You should be aware that without anchors, this regex (and the one using grep) will match any of the following examples and more, which may not be what you're looking for:

123_abc_d4e5
xyz123_abc_d4e5
123_abc_d4e5.xyz
xyz123_abc_d4e5.xyz

To eliminate the second and fourth examples, make your regex like this:

^[0-9]+_([a-z]+)_[0-9a-z]*

which says the string must start with one or more digits. The carat represents the beginning of the string. If you add a dollar sign at the end of the regex, like this:

^[0-9]+_([a-z]+)_[0-9a-z]*$

then the third example will also be eliminated since the dot is not among the characters in the regex and the dollar sign represents the end of the string. Note that the fourth example fails this match as well.

side note #2 regarding grep and the \K operator:

If you have GNU grep (around 2.5 or later, I think, when the \K operator was added):

name=$(echo "$f" | grep -Po '(?i)[0-9]+_\K[a-z]+(?=_[0-9a-z]*)').jpg

The \K operator (variable-length look-behind) causes the preceding pattern to match, but doesn't include the match in the result. The fixed-length equivalent is (?<=) - the pattern would be included before the closing parenthesis. You must use \K if quantifiers may match strings of different lengths (e.g. +, *, {2,4}).

The (?=) operator matches fixed or variable-length patterns and is called "look-ahead". It also does not include the matched string in the result.

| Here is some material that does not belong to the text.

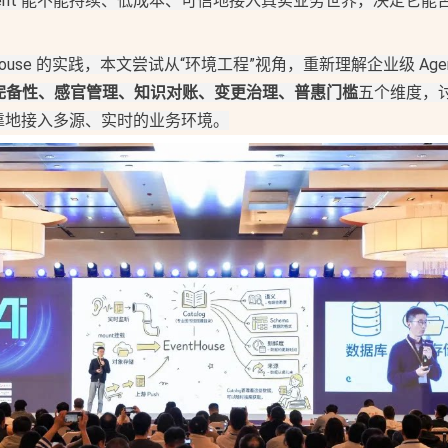
gent 能不能持续、低成本、可信地接入真实业务世界，决定它能否从
tHouse 的实践，本文尝试从“环境工程”视角，重新理解企业级 Age
完备性、感官管理、知识对账、变更治理、普惠门槛
五个维度，
、可靠地接入多源、实时的业务环境。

In order to make the match case-insensitive, the (?i) operator is used. It affects the patterns that follow it so its position is significant.

The regex might need to be adjusted depending on whether there are other characters in the filename. You'll note that in this case, I show an example of concatenating a string at the same time that the substring is captured.

Answer 2

This isn't really possible with pure grep, at least not generally.

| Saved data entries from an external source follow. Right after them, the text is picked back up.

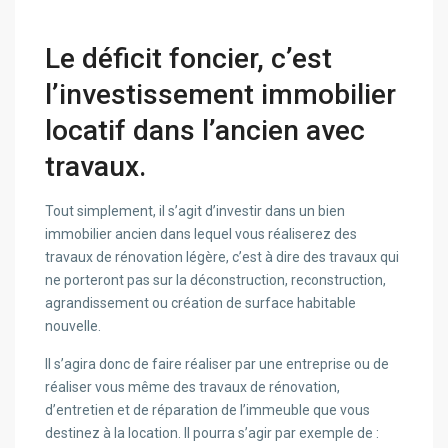
Le déficit foncier, c’est
l’investissement immobilier
locatif dans l’ancien avec
travaux.
Tout simplement, il s’agit d’investir dans un bien
immobilier ancien dans lequel vous réaliserez des
travaux de rénovation légère, c’est à dire des travaux qui
ne porteront pas sur la déconstruction, reconstruction,
agrandissement ou création de surface habitable
nouvelle.
Il s’agira donc de faire réaliser par une entreprise ou de
réaliser vous même des travaux de rénovation,
d’entretien et de réparation de l’immeuble que vous
destinez à la location. Il pourra s’agir par exemple de :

But if your pattern is suitable, you may be able to use grep multiple times within a pipeline to first reduce your line to a known format, and then to extract just the bit you want. (Although tools like cut and sed are far better at this).

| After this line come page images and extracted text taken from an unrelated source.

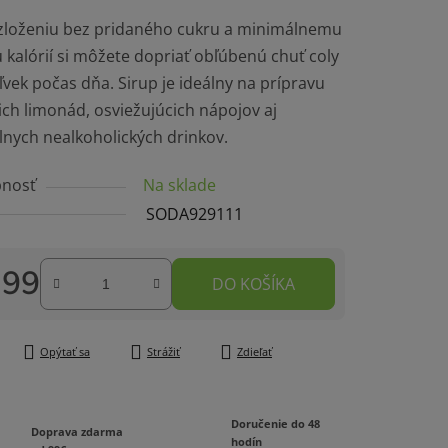
zloženiu bez pridaného cukru a minimálnemu
čiek.
kalórií si môžete dopriať obľúbenú chuť coly
vek počas dňa. Sirup je ideálny na prípravu
ch limonád, osviežujúcich nápojov aj
lnych nealkoholických drinkov.
nosť
Na sklade
SODA929111
,99
DO KOŠÍKA
tková cena:
Opýtať sa
Strážiť
Zdieľať
Doručenie do 48
Doprava zdarma
hodín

Suppose for the sake of argument that your pattern was a bit simpler: [0-9]+_([a-z]+)_ You could extract this like so:

echo $name | grep -Ei '[0-9]+_[a-z]+_' | grep -oEi '[a-z]+'

The first grep would remove any lines that didn't match your overall patern, the second grep (which has --only-matching specified) would display the alpha portion of the name. This only works because the pattern is suitable: "alpha portion" is specific enough to pull out what you want.

(Aside: Personally I'd use grep + cut to achieve what you are after: echo $name | grep {pattern} | cut -d _ -f 2. This gets cut to parse the line into fields by splitting on the delimiter _, and returns just field 2 (field numbers start at 1)).

Unix philosophy is to have tools which do one thing, and do it well, and combine them to achieve non-trivial tasks, so I'd argue that grep + sed etc is a more Unixy way of doing things :-)

Answer 3

I realize that an answer was already accepted for this, but from a "strictly *nix purist angle" it seems like the right tool for the job is pcregrep, which doesn't seem to have been mentioned yet. Try changing the lines:

    echo $f | grep -oEi '[0-9]+_([a-z]+)_[0-9a-z]*'
    name=$?

to the following:

    name=$(echo $f | pcregrep -o1 -Ei '[0-9]+_([a-z]+)_[0-9a-z]*')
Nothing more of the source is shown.